0

I have a use case where I am pushing the data from Mongodb to HDFS in orc file which runs every 1 day interval and appends the data in orc file existing in hdfs.

Now my concern is if while writing to orc file , the job somehow gets failed or stopped. How should I handle that scenario taking in consideration that some data is already written in orc file. I want to avoid duplicate in orc file.

Snippet for writing to orc file format -

  val df = sparkSession
          .read
          .mongo(ReadConfig(Map("database" -> "dbname", "collection" -> "tableName")))
          .filter($"insertdatetime" >= fromDateTime && $"insertdatetime" <= toDateTime)

        df.write
          .mode(SaveMode.Append)
          .format("orc")
          .save(/path_to_orc_file_on_hdfs)

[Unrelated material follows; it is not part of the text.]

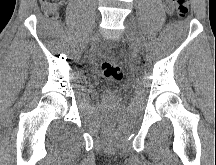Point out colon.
<instances>
[{"instance_id": "5ec220e1", "label": "colon", "mask_w": 216, "mask_h": 165, "mask_svg": "<svg viewBox=\"0 0 216 165\" xmlns=\"http://www.w3.org/2000/svg\"><path fill=\"white\" fill-rule=\"evenodd\" d=\"M176 15L179 19H184L189 12L190 0H173ZM64 0H40L44 13L50 17L56 16ZM103 75L111 81H121L123 79L122 68L111 58L105 59L101 64Z\"/></svg>"}]
</instances>
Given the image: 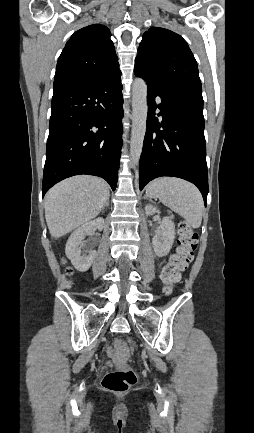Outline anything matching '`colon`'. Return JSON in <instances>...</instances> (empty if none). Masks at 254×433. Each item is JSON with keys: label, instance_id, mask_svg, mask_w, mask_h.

I don't want to go for checkpoint the complete RDD as it will be very expensive operation. Also, I don't want to create multiple orc file. Requirement is to maintain single file only.

Any other solution or approach I should try ?

tenderfoot
  • 69
  • 1
  • 9

1 Answers1

0

Hi one of the best approach will be to write you data as one folder per day under HDFS.

So if you ORC writing job fails you will be able to clean up the folder.

The cleaning should occurs in the bash side of you job. If return code != 0 then delete ORC folder. And then retry.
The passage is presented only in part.